FIG. 10B shows the content of FIG. 10A with the difference of the exchanged content (for example, it is possible to have 1010 instead of 1002). It should be noted that while the main scene frame may remain substantially the same, the ad (or other content) may be changed dynamically. For example, the content 1002 may be substantially 1004 - the content 1010 may be substantially 1012. In one embodiment, the information displayed as 1002 or 1010 may be provided to the synthesizer (e.g., 110, etc.) as the external content 106. This may be in the full signal specification as the original VDR stream 102 or any possible subset thereof (e.g., super-sampled or sub-sampled, reduced bit depth, or any other type of compression); A luminance and / or color reference may be provided to synthesize 1008 the first image / video data.
FIG. 10C shows another aspect of the process for dynamic advertising-for example, one frame is compared to a subsequent frame (perhaps after 10 frames, for example) of the same scene. As can be seen in FIG. 10C, there may be an object (e.g., a lamppost) in the area of the bulletin board. There may also be other portions of the image (e.g., the puddle 1002 ') that can interact with the image of the bulletin board, which can reflect the image on the bulletin board. In this case, it may be desirable for the system to maintain proper handling of these effects. For example, line 1012 may be considered permanent in the foreground of the bulletin board image, regardless of the particular ad that may be rolled over the bulletin board. In addition, the system may include separate regions in the bounding box structure 1008 - to properly synthesize new and / or different advertisements on the bulletin board.
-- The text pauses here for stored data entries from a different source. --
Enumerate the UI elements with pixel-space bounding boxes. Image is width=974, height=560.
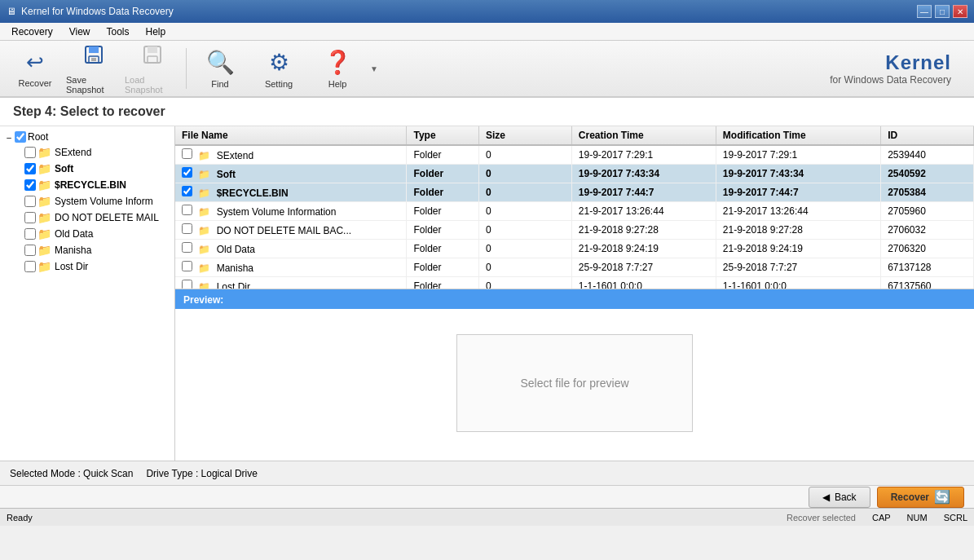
row-checkbox[interactable] [182,186,192,196]
load-snapshot-button[interactable]: Load Snapshot [124,44,181,93]
close-button[interactable]: ✕ [953,5,967,18]
tree-item-sysvolume[interactable]: 📁 System Volume Inform [0,193,174,209]
svg-rect-3 [91,58,96,61]
filename-text: Old Data [217,244,255,255]
row-checkbox[interactable] [182,148,192,159]
menu-tools[interactable]: Tools [98,24,137,39]
preview-body: Select file for preview [175,309,974,457]
tree-checkbox-olddata[interactable] [24,228,36,240]
folder-row-icon: 📁 [198,150,210,161]
recover-action-button[interactable]: Recover 🔄 [877,487,964,508]
cell-filename[interactable]: 📁 SExtend [175,145,407,165]
cell-size: 0 [478,202,571,221]
cell-filename[interactable]: 📁 System Volume Information [175,202,407,221]
cell-type: Folder [407,202,479,221]
help-button[interactable]: ❓ Help [309,44,366,93]
footer-cap: CAP [872,513,891,523]
tree-item-donotdelete[interactable]: 📁 DO NOT DELETE MAIL [0,209,174,226]
filename-text: DO NOT DELETE MAIL BAC... [217,225,351,236]
action-bar: ◀ Back Recover 🔄 [0,485,974,508]
row-checkbox[interactable] [182,280,192,289]
tree-item-root[interactable]: – Root [0,130,174,144]
back-label: Back [835,492,857,503]
cell-filename[interactable]: 📁 Lost Dir [175,277,407,290]
tree-checkbox-recycle[interactable] [24,179,36,191]
table-row[interactable]: 📁 SExtend Folder 0 19-9-2017 7:29:1 19-9… [175,145,974,165]
table-row[interactable]: 📁 DO NOT DELETE MAIL BAC... Folder 0 21-… [175,221,974,240]
table-row[interactable]: 📁 Soft Folder 0 19-9-2017 7:43:34 19-9-2… [175,165,974,183]
row-checkbox[interactable] [182,261,192,271]
find-button[interactable]: 🔍 Find [192,44,249,93]
tree-item-lostdir[interactable]: 📁 Lost Dir [0,258,174,275]
menu-help[interactable]: Help [138,24,174,39]
step-title: Step 4: Select to recover [13,104,165,118]
cell-filename[interactable]: 📁 DO NOT DELETE MAIL BAC... [175,221,407,240]
folder-icon-lostdir: 📁 [37,260,51,273]
cell-filename[interactable]: 📁 Soft [175,165,407,183]
tree-item-manisha[interactable]: 📁 Manisha [0,242,174,258]
cell-id: 2706032 [881,221,974,240]
tree-item-sextend[interactable]: 📁 SExtend [0,144,174,161]
tree-label-recycle: $RECYCLE.BIN [55,179,126,191]
tree-checkbox-manisha[interactable] [24,245,36,256]
menu-recovery[interactable]: Recovery [3,24,61,39]
tree-expand-root[interactable]: – [3,133,15,142]
cell-id: 67137128 [881,258,974,277]
recover-icon: ↩ [26,50,44,75]
menu-view[interactable]: View [61,24,99,39]
tree-checkbox-soft[interactable] [24,163,36,174]
cell-filename[interactable]: 📁 Manisha [175,258,407,277]
cell-type: Folder [407,258,479,277]
tree-checkbox-sysvolume[interactable] [24,196,36,207]
minimize-button[interactable]: — [917,5,932,18]
find-label: Find [211,79,228,89]
tree-checkbox-sextend[interactable] [24,147,36,158]
back-button[interactable]: ◀ Back [809,487,870,508]
drive-type: Drive Type : Logical Drive [146,468,258,479]
app-icon: 🖥 [7,6,16,17]
table-row[interactable]: 📁 Manisha Folder 0 25-9-2018 7:7:27 25-9… [175,258,974,277]
tree-item-soft[interactable]: 📁 Soft [0,161,174,177]
cell-id: 2705384 [881,183,974,202]
row-checkbox[interactable] [182,223,192,234]
cell-modified: 21-9-2017 13:26:44 [716,202,880,221]
tree-item-olddata[interactable]: 📁 Old Data [0,226,174,242]
cell-type: Folder [407,145,479,165]
toolbar-expand-arrow[interactable]: ▼ [368,44,381,93]
cell-filename[interactable]: 📁 Old Data [175,240,407,258]
save-snapshot-label: Save Snapshot [66,75,121,95]
tree-checkbox-root[interactable] [15,131,26,143]
title-bar: 🖥 Kernel for Windows Data Recovery — □ ✕ [0,0,974,23]
row-checkbox[interactable] [182,167,192,178]
recover-circle-icon: 🔄 [934,489,950,505]
step-header: Step 4: Select to recover [0,98,974,126]
row-checkbox[interactable] [182,242,192,253]
file-table-container[interactable]: File Name Type Size Creation Time Modifi… [175,126,974,289]
cell-modified: 21-9-2018 9:24:19 [716,240,880,258]
filename-text: SExtend [217,150,253,161]
toolbar: ↩ Recover Save Snapshot Load Snapshot 🔍 … [0,41,974,98]
cell-filename[interactable]: 📁 $RECYCLE.BIN [175,183,407,202]
setting-button[interactable]: ⚙ Setting [250,44,307,93]
tree-checkbox-donotdelete[interactable] [24,212,36,223]
maximize-button[interactable]: □ [935,5,950,18]
save-snapshot-button[interactable]: Save Snapshot [65,44,122,93]
folder-row-icon: 📁 [198,262,210,274]
tree-item-recycle[interactable]: 📁 $RECYCLE.BIN [0,177,174,193]
footer-num: NUM [907,513,928,523]
table-row[interactable]: 📁 $RECYCLE.BIN Folder 0 19-9-2017 7:44:7… [175,183,974,202]
table-row[interactable]: 📁 Lost Dir Folder 0 1-1-1601 0:0:0 1-1-1… [175,277,974,290]
tree-checkbox-lostdir[interactable] [24,261,36,272]
cell-id: 2705960 [881,202,974,221]
file-table-body: 📁 SExtend Folder 0 19-9-2017 7:29:1 19-9… [175,145,974,289]
table-row[interactable]: 📁 Old Data Folder 0 21-9-2018 9:24:19 21… [175,240,974,258]
recover-toolbar-button[interactable]: ↩ Recover [7,44,64,93]
filename-text: $RECYCLE.BIN [217,187,289,199]
cell-created: 19-9-2017 7:44:7 [571,183,716,202]
preview-label: Preview: [183,294,223,306]
row-checkbox[interactable] [182,205,192,215]
table-row[interactable]: 📁 System Volume Information Folder 0 21-… [175,202,974,221]
cell-created: 19-9-2017 7:43:34 [571,165,716,183]
folder-icon-sextend: 📁 [37,146,51,159]
cell-type: Folder [407,277,479,290]
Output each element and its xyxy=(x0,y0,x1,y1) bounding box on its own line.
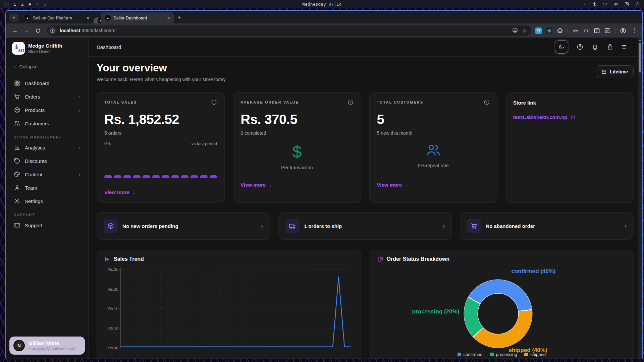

Other embodiments may provide a texture and the texture may then be mapped to a location on the bulletin board by using a geometric transformation module-for example, a graphics processing unit (GPU).
In addition, appearance / DM metadata combined with alpha channels can be used to synthesize information in a video image for real-time synthesis with existing EDR video streams. This can be used to support exchanging advertisements on bulletin boards that appear in a movie footage. If the movie's appearance parameters are known, the ad may be mapped so that the viewer does not realize the composition. Increasing the computational power in the play-out devices makes this possible in the near future.
Addition of additional content to existing image / video
When restoring and / or reformatting legacy image / video content, it may be desirable to identify areas within such legacy content to add new additional content. For example, it may be possible to identify valuable advertising areas in legacy movies / TV shows. In one embodiment, the geometry mapping function for VDR-graded movies can be used to help perform this synthesis. A pixel / vertex shader program (e.g., as is commonly used in computer graphics / games) can also be used to support the synthesis of new content into these VDR streams, as discussed below.
11 is an embodiment 1100 of performing identification of regions for new content and performing synthesis on existing and / or legacy content of such new content.
When restoring / re-classifying the legacy content, the system 1100 may work with the owner of the movie / TV show 1104 to identify valuable advertising areas. This can be done by off-line processing 1102 and can be used to create the vertex and pixel shader program 1106. [ This shader program describes how to map any texture (e.g., rectangular image 1112) to the 2D shapes needed to synthesize it into a VDR stream. In one embodiment, building such a shader program 1106 may be performed only for areas of interest (e.g., advertisements), not the entire movie, which may result in a small additional cost / effort. This may be automatic, semi-automatic (using computer vision schemes such as feature tracking, motion vector analysis, etc.), or passive (performed by an artist).
The vertex and pixel shader program 1106 is then provided with a movie / TV show and generates a subset of the VDR metadata provided as metadata attached to the VDR stream or via external means (e.g., the Internet).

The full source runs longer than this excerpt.